**WORK ITEM**
Each entry must be given again exactly as it appears, with images excluded.

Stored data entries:

*** Block opens ***

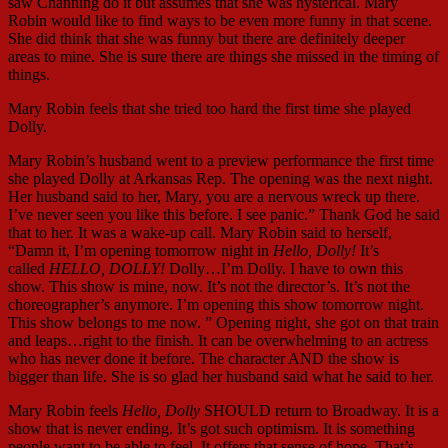
saw Channing do it but assumes that she was hysterical. Mary
Robin would like to find ways to be even more funny in that scene.
She did think that she was funny but there are definitely deeper
areas to mine. She is sure there are things she missed in the timing of
things.
Mary Robin feels that she tried too hard the first time she played
Dolly.
Mary Robin’s husband went to a preview performance the first time
she played Dolly at Arkansas Rep. The opening was the next night.
Her husband said to her, Mary, you are a nervous wreck up there.
I’ve never seen you like this before. I see panic.” Thank God he said
that to her. It was a wake-up call. Mary Robin said to herself,
“Damn it, I’m opening tomorrow night in
Hello, Dolly!
It’s
called
HELLO, DOLLY!
Dolly…I’m Dolly. I have to own this
show. This show is mine, now. It’s not the director’s. It’s not the
choreographer’s anymore. I’m opening this show tomorrow night.
This show belongs to me now. ” Opening night, she got on that train
and leaps…right to the finish. It can be overwhelming to an actress
who has never done it before. The character AND the show is
bigger than life. She is so glad her husband said what he said to her.
Mary Robin feels
Hello, Dolly
SHOULD return to Broadway. It is a
show that is never ending. It’s got such optimism. It is something
people want to be able to feel. It offers that sense of hope. That’s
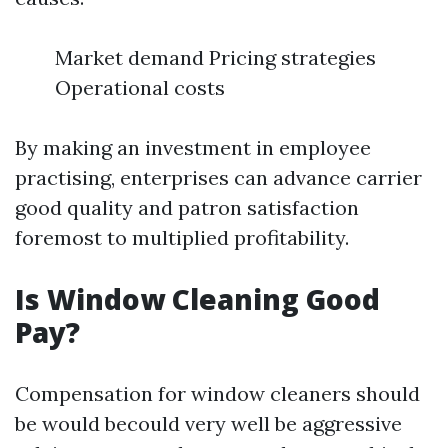
Market demand Pricing strategies
Operational costs
By making an investment in employee
practising, enterprises can advance carrier
good quality and patron satisfaction
foremost to multiplied profitability.
Is Window Cleaning Good
Pay?
Compensation for window cleaners should
be would becould very well be aggressive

*** Block closes ***

**WRITTEN ANSWER**
saw Channing do it but assumes that she was hysterical. Mary
Robin would like to find ways to be even more funny in that scene.
She did think that she was funny but there are definitely deeper
areas to mine. She is sure there are things she missed in the timing of
things.
Mary Robin feels that she tried too hard the first time she played
Dolly.
Mary Robin’s husband went to a preview performance the first time
she played Dolly at Arkansas Rep. The opening was the next night.
Her husband said to her, Mary, you are a nervous wreck up there.
I’ve never seen you like this before. I see panic.” Thank God he said
that to her. It was a wake-up call. Mary Robin said to herself,
“Damn it, I’m opening tomorrow night in
Hello, Dolly!
It’s
called
HELLO, DOLLY!
Dolly…I’m Dolly. I have to own this
show. This show is mine, now. It’s not the director’s. It’s not the
choreographer’s anymore. I’m opening this show tomorrow night.
This show belongs to me now. ” Opening night, she got on that train
and leaps…right to the finish. It can be overwhelming to an actress
who has never done it before. The character AND the show is
bigger than life. She is so glad her husband said what he said to her.
Mary Robin feels
Hello, Dolly
SHOULD return to Broadway. It is a
show that is never ending. It’s got such optimism. It is something
people want to be able to feel. It offers that sense of hope. That’s
Market demand Pricing strategies
Operational costs
By making an investment in employee
practising, enterprises can advance carrier
good quality and patron satisfaction
foremost to multiplied profitability.
Is Window Cleaning Good
Pay?
Compensation for window cleaners should
be would becould very well be aggressive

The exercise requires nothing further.